Data records
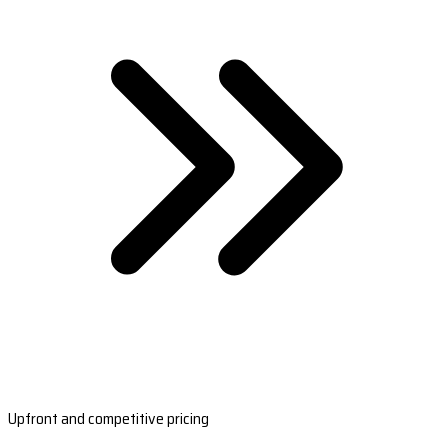
Upfront and competitive pricing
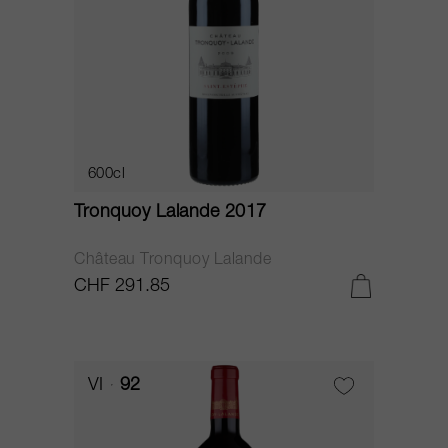
600cl
Tronquoy Lalande 2017
Château Tronquoy Lalande
CHF 291.85
VI
92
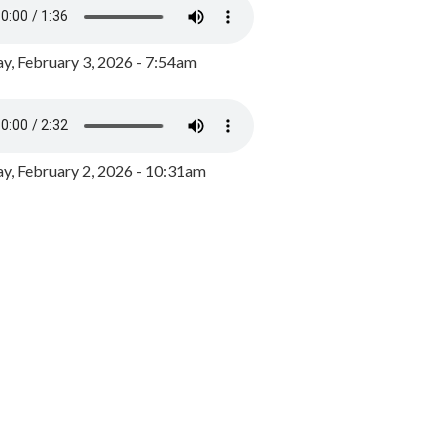
y, February 3, 2026 - 7:54am
, February 2, 2026 - 10:31am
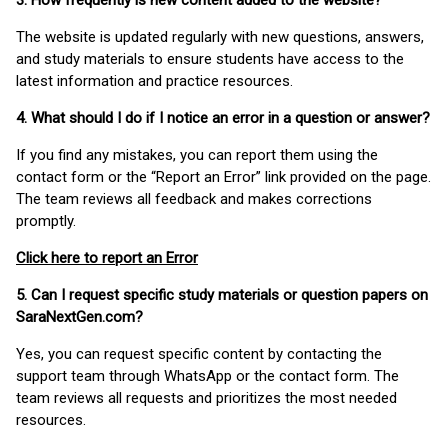
3. How frequently is new content added to the website?
The website is updated regularly with new questions, answers,
and study materials to ensure students have access to the
latest information and practice resources.
4. What should I do if I notice an error in a question or answer?
If you find any mistakes, you can report them using the
contact form or the “Report an Error” link provided on the page.
The team reviews all feedback and makes corrections
promptly.
Click here to report an Error
5. Can I request specific study materials or question papers on
SaraNextGen.com?
Yes, you can request specific content by contacting the
support team through WhatsApp or the contact form. The
team reviews all requests and prioritizes the most needed
resources.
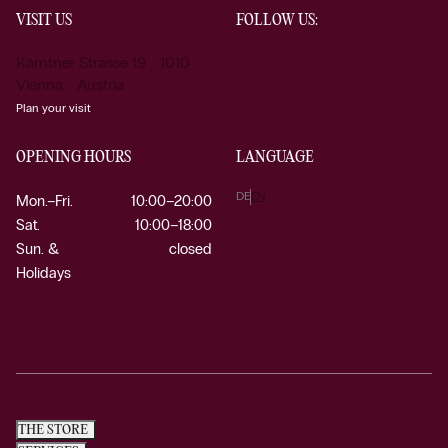
VISIT US
FOLLOW US:
Kärntner Strasse 19 1010
Vienna Austria
Plan your visit
OPENING HOURS
LANGUAGE
DE
EN
Mon.–Fri.
10:00–20:00
Sat.
10:00–18:00
Sun. &
closed
Holidays
THE STORE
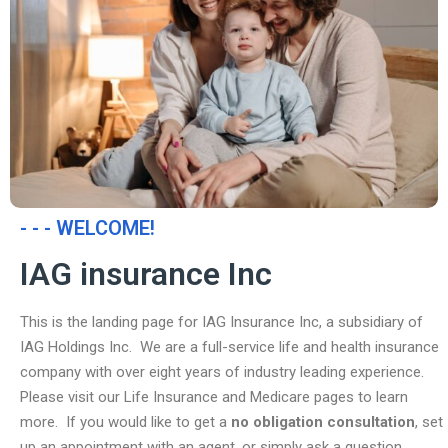
- - - WELCOME!
IAG insurance Inc
This is the landing page for IAG Insurance Inc, a subsidiary of
IAG Holdings Inc. We are a full-service life and health insurance
company with over eight years of industry leading experience.
Please visit our Life Insurance and Medicare pages to learn
more. If you would like to get a
no obligation consultation
, set
up an appointment with an agent, or simply ask a question,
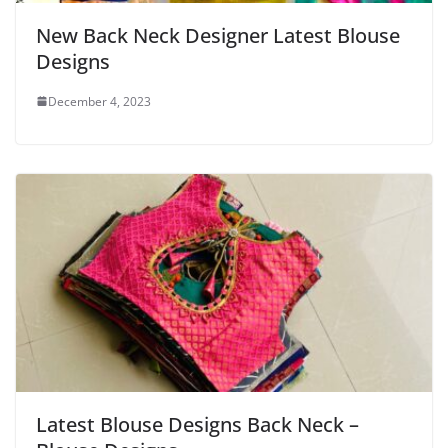
New Back Neck Designer Latest Blouse
Designs
December 4, 2023
Latest Blouse Designs Back Neck –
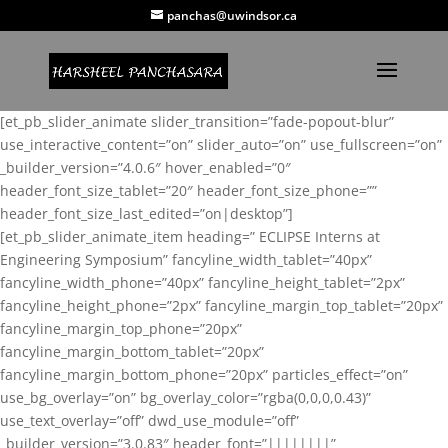
panchas@uwindsor.ca
[et_pb_slider_animate slider_transition=”fade-popout-blur”
use_interactive_content=”on” slider_auto=”on” use_fullscreen=”on”
_builder_version=”4.0.6″ hover_enabled=”0″
header_font_size_tablet=”20″ header_font_size_phone=””
header_font_size_last_edited=”on|desktop”]
[et_pb_slider_animate_item heading=” ECLIPSE Interns at
Engineering Symposium” fancyline_width_tablet=”40px”
fancyline_width_phone=”40px” fancyline_height_tablet=”2px”
fancyline_height_phone=”2px” fancyline_margin_top_tablet=”20px”
fancyline_margin_top_phone=”20px”
fancyline_margin_bottom_tablet=”20px”
fancyline_margin_bottom_phone=”20px” particles_effect=”on”
use_bg_overlay=”on” bg_overlay_color=”rgba(0,0,0,0.43)”
use_text_overlay=”off” dwd_use_module=”off”
_builder_version=”3.0.83″ header_font=”||||||||”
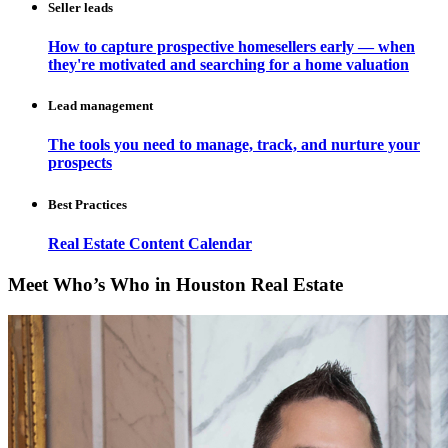
Seller leads
How to capture prospective homesellers early — when
they're motivated and searching for a home valuation
Lead management
The tools you need to manage, track, and nurture your
prospects
Best Practices
Real Estate Content Calendar
Meet Who’s Who in Houston Real Estate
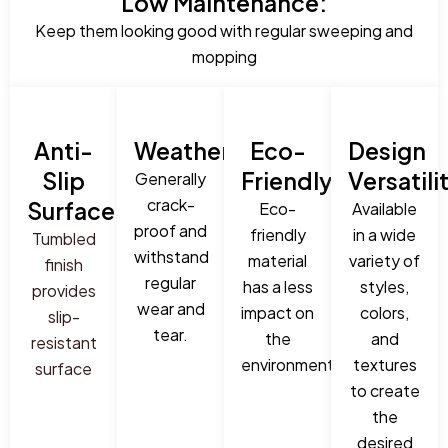
Low Maintenance:
Keep them looking good with regular sweeping and
mopping
Anti-
Weatherproof:
Eco-
Design
Slip
Friendly:
Versatili
Generally
crack-
Surface:
Eco-
Available
proof and
friendly
in a wide
Tumbled
withstand
material
variety of
finish
regular
has a less
styles,
provides
wear and
impact on
colors,
slip-
tear.
the
and
resistant
environment.
textures
surface
to create
the
desired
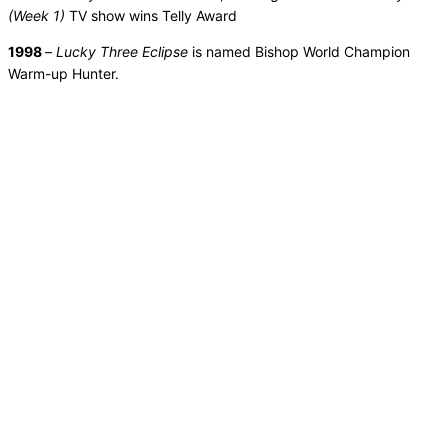
(Week 1)
TV show wins Telly Award
1998
–
Lucky Three Eclipse
is named Bishop World Champion
Warm-up Hunter.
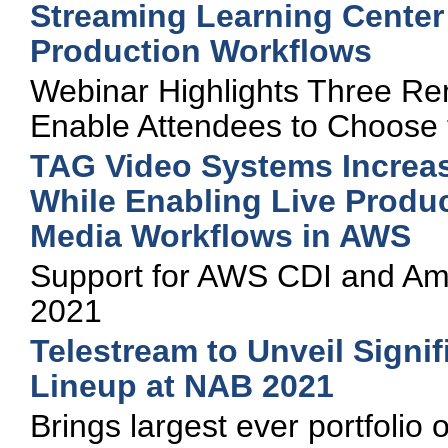
Streaming Learning Cente
Production Workflows
Webinar Highlights Three Re
Enable Attendees to Choose t
TAG Video Systems Increa
While Enabling Live Produ
Media Workflows in AWS
Support for AWS CDI and Ama
2021
Telestream to Unveil Signi
Lineup at NAB 2021
Brings largest ever portfolio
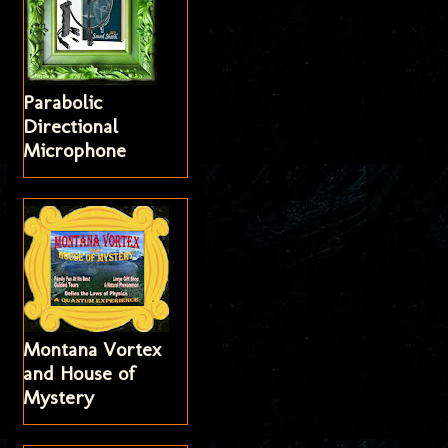
Parabolic
Directional
Microphone
Montana Vortex
and House of
Mystery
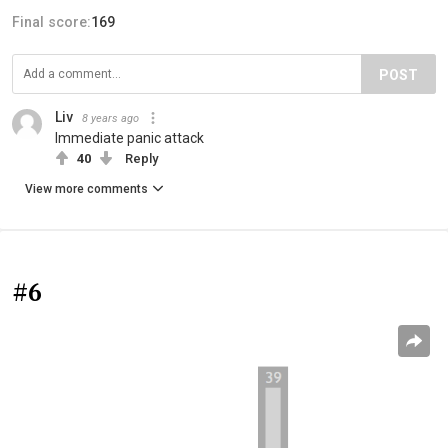
Final score:
169
POST
Liv
8 years ago
Immediate panic attack
40
Reply
View more comments
#6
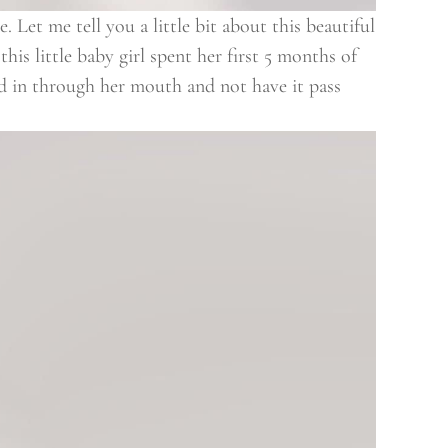
 Let me tell you a little bit about this beautiful
his little baby girl spent her first 5 months of
od in through her mouth and not have it pass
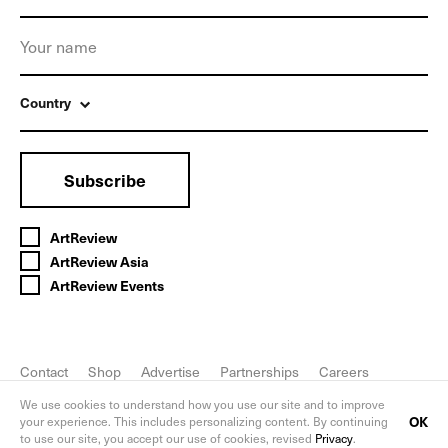
Country
Subscribe
ArtReview
ArtReview Asia
ArtReview Events
Contact
Shop
Advertise
Partnerships
Careers
FAQ
Privacy Policy
We use cookies to understand how you use our site and to improve
OK
your experience. This includes personalizing content. By continuing
to use our site, you accept our use of cookies, revised
Privacy
.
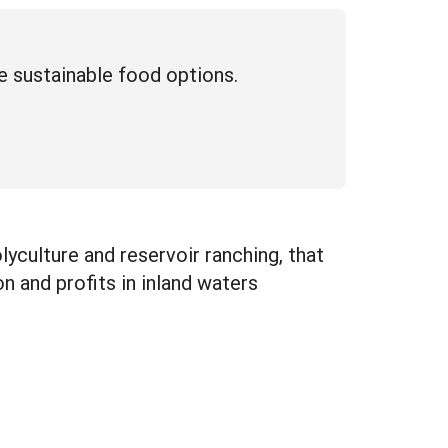
e sustainable food options.
yculture and reservoir ranching, that
 and profits in inland waters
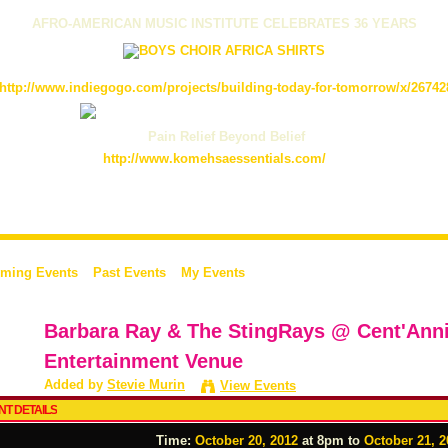
AFRO-AMERICAN MUSIC INSTITUTE CELEBRATES 36 YEARS
http://www.indiegogo.com/projects/building-today-for-tomorrow/x/26742
Pain Relief Beyond Belief
http://www.komehsaessentials.com/
ming Events
Past Events
My Events
Barbara Ray & The StingRays @ Cent'Anni'
Entertainment Venue
Added by
Stevie Murin
View Events
NT DETAILS
Time:
October 20, 2012
at 8pm to
October 21, 2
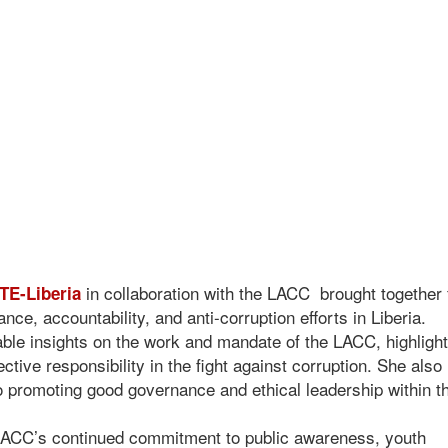
in collaboration with the LACC brought together 
E-Liberia
ce, accountability, and anti-corruption efforts in Liberia.
able insights on the work and mandate of the LACC, highlight
ctive responsibility in the fight against corruption. She also
 promoting good governance and ethical leadership within th
 LACC’s continued commitment to public awareness, youth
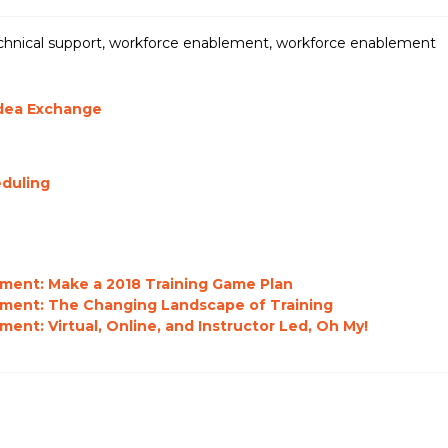
chnical support
,
workforce enablement
,
workforce enablement
Idea Exchange
eduling
ment: Make a 2018 Training Game Plan
pment: The Changing Landscape of Training
nt: Virtual, Online, and Instructor Led, Oh My!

-- PROBLEM TO WORK ON --
Stop after the line containing "Click here to report an Error": copy the records exactly from the first line up to there, leaving pictures out.

-- RESULT OF THE EXERCISE --
Upfront and competitive pricing
600cl
Tronquoy Lalande 2017
Château Tronquoy Lalande
CHF 291.85
VI
92
y, February 3, 2026 - 7:54am
, February 2, 2026 - 10:31am
3. How frequently is new content added to the website?
The website is updated regularly with new questions, answers,
and study materials to ensure students have access to the
latest information and practice resources.
4. What should I do if I notice an error in a question or answer?
If you find any mistakes, you can report them using the
contact form or the “Report an Error” link provided on the page.
The team reviews all feedback and makes corrections
promptly.
Click here to report an Error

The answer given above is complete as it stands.